Il y eut un grand silence pesant, personne ne semblant trouver une quelconque logique à ce qui se passait. Finalement, la licorne au haut-de-forme se tourna vers la jument immaculée en affirmant gravement :

 

« Quoi qu’il en soit, c’est certain : quelqu’un t’a devancée dans tes recherches, et est en possession d’une machine qui lui permet de voyager entre nos deux mondes sans aucun souci. »

 

Le silence retomba encore une fois ; certain d’en avoir assez entendu, l’inspecteur Chelmey affirma qu’ils pouvaient sortir tranquilles du commissariat, qu’il s’arrangerait avec les forces de l’ordre pour le reste.
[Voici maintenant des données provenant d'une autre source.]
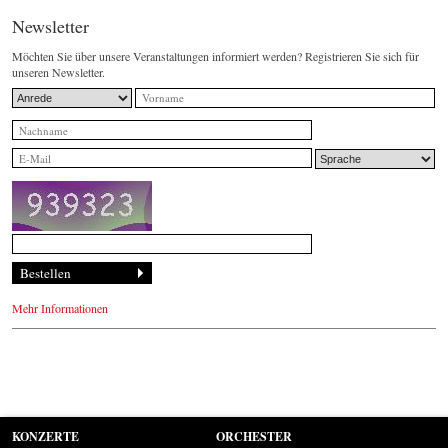
Newsletter
Möchten Sie über unsere Veranstaltungen informiert werden? Registrieren Sie sich für
unseren Newsletter.
Mehr Informationen
KONZERTE
ORCHESTER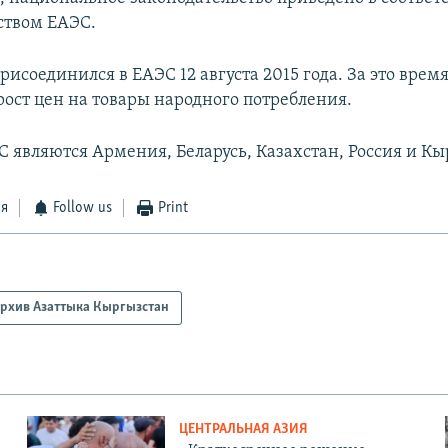
ством ЕАЭС.
исоединился в ЕАЭС 12 августа 2015 года. За это врем
рост цен на товары народного потребления.
 являются Армения, Беларусь, Казахстан, Россия и Кы
ся
Follow us
Print
рхив Азаттыка Кыргызстан
ЦЕНТРАЛЬНАЯ АЗИЯ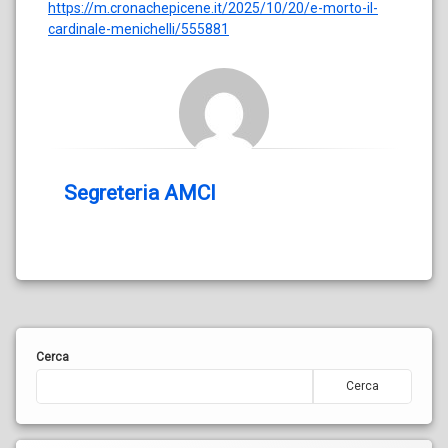
https://m.cronachepicene.it/2025/10/20/e-morto-il-
cardinale-menichelli/555881
Segreteria AMCI
Cerca
Cerca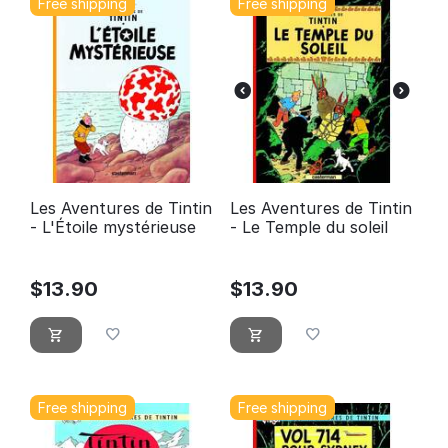
Free shipping
Free shipping
Les Aventures de Tintin
Les Aventures de Tintin
- L'Étoile mystérieuse
- Le Temple du soleil
$
13.90
$
13.90
Free shipping
Free shipping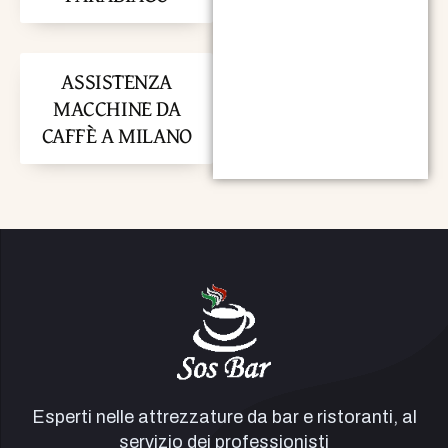
ASSISTENZA
MACCHINE DA
CAFFÈ A MILANO
Esperti nelle attrezzature da bar e ristoranti, al
servizio dei professionisti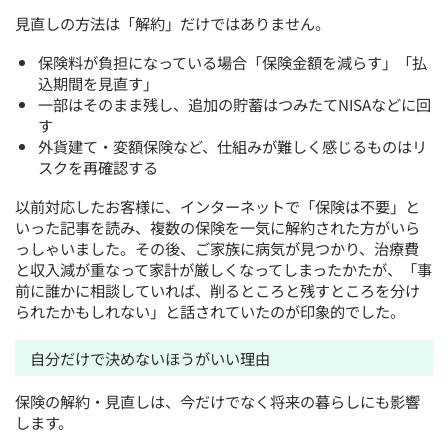
見直しの方法は「解約」だけではありません。
保険料が負担になっている場合「保険金額を減らす」「払
込期間を見直す」
一部はそのまま残し、追加の貯蓄はつみたてNISAなどに回
す
外貨建て・変額保険など、仕組みが難しく感じるものはリ
スクを再確認する
以前対応したお客様に、インターネットで「保険は不要」と
いった記事を読み、複数の保険を一気に解約された方がいら
っしゃいました。その後、ご家族に病気が見つかり、治療費
と収入減が重なって家計が厳しくなってしまったかたが、「事
前に誰かに相談していれば、削るところと残すところを分け
られたかもしれない」と話されていたのが印象的でした。
自分だけで決めないほうがいい理由
保険の解約・見直しは、今だけでなく将来の暮らしにも影響
します。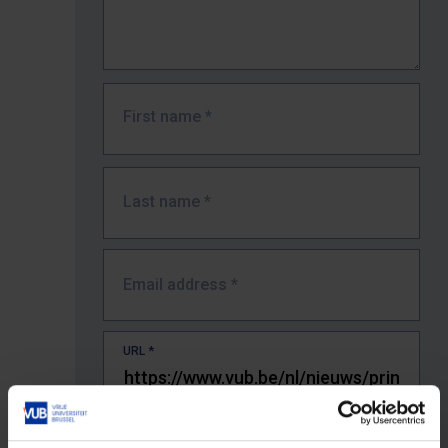
First name
*
Last name
*
Email address
*
URL
*
The full URL of the page where you encountered the error.
E.g. https://www.vub.be/nl/studeren-aan-de-vub/alle-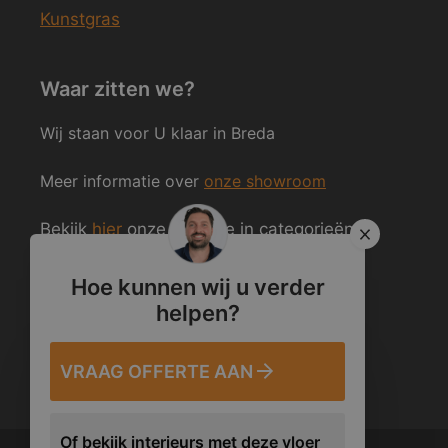
Kunstgras
Waar zitten we?
Wij staan voor U klaar in Breda
Meer informatie over
onze showroom
Bekijk
hier
onze website in categorieën
ingedeeld.
Hoe kunnen wij u verder
helpen?
Volg ons ook op Social Media
VRAAG OFFERTE AAN
Of bekijk interieurs met deze vloer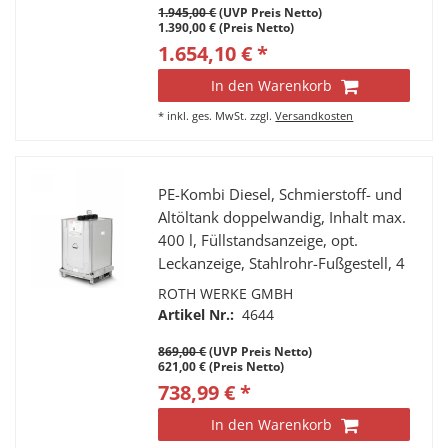
1.945,00 €
(UVP Preis Netto)
1.390,00 € (Preis Netto)
1.654,10 € *
In den Warenkorb
*
inkl. ges. MwSt.
zzgl.
Versandkosten
PE-Kombi Diesel, Schmierstoff- und
Altöltank doppelwandig, Inhalt max.
400 l, Füllstandsanzeige, opt.
Leckanzeige, Stahlrohr-Fußgestell, 4
Tragegriffe, 4 Stutzen a 2” IG, Fabr.
ROTH WERKE GMBH
Roth, Typ Multitech 400
Artikel Nr.:
4644
869,00 €
(UVP Preis Netto)
621,00 € (Preis Netto)
738,99 € *
In den Warenkorb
Après avoir salué poliment les policiers, le groupe s’en alla en effet : les licornes se téléportèrent avec les deux pégases et les deux humains – sans que ceux-ci n’eussent par ailleurs eu le temps de comprendre ce qui leur arrivait. Les deux hommes demeurèrent dans le bureau, immobiles, le regard dans le vide. Ce ne fut qu’au bout d’un long moment que le silence fut brisé, l’inspecteur se passant la main droite sur le visage comme pour en extraire la nausée qui venait de l’accabler.

 

« Barton ?

- Oui, chef ? »

 

Une courte pause résonna dans la salle, le temps que le quadragénaire prit pour pousser un léger soupir silencieux, le regard plongeant sur son bureau noyé par la paperasse.

 

« Soyez gentil, allez me chercher un café. Oh, et tant que vous y êtes… apportez aussi un cachet d’aspirine. »

 

*

*       *

 

Lorsqu’une vive lumière apparut dans le salon où Luke et Flora discutaient paisiblement, cette dernière prit peur et vint se coller contre le jeune adolescent en poussant un petit cri de stupeur. Celui-ci la rassura cependant tandis que les silhouettes de cinq équidés et de deux hommes se matérialisèrent face à eux ; une fois ceux-ci complètement visibles et la lueur évanouie, l’apprenti se réjouit en remarquant que son amie n’avait pas fait de malaise cette fois-ci, s’approchant au contraire avec hésitation vers le groupe. Elle les salua amicalement – bien qu’avec nervosité –, s’excusa auprès des poneys pour ses réactions qui n’étaient pas réellement les plus chaleureuses possibles à offrir à des invités. Au départ, le professeur et Emmy demeurèrent silencieux et immobiles, encore légèrement sonnés : leur premier ressenti à propos de la téléportation n’était pas réellement des plus agréables, aussi l’inspecteur ne fût-il pas surpris en fin de compte lorsqu’il remarqua que l’assistante de son alter-ego s’effondra sur le canapé, se tenant la tête et demandant calmement à Luke d’aller chercher de l’aspirine.

 

« Il est vrai que le premier voyage n’est jamais très agréable, marmonna-t-il doucement. Nous aurions dû vous prévenir.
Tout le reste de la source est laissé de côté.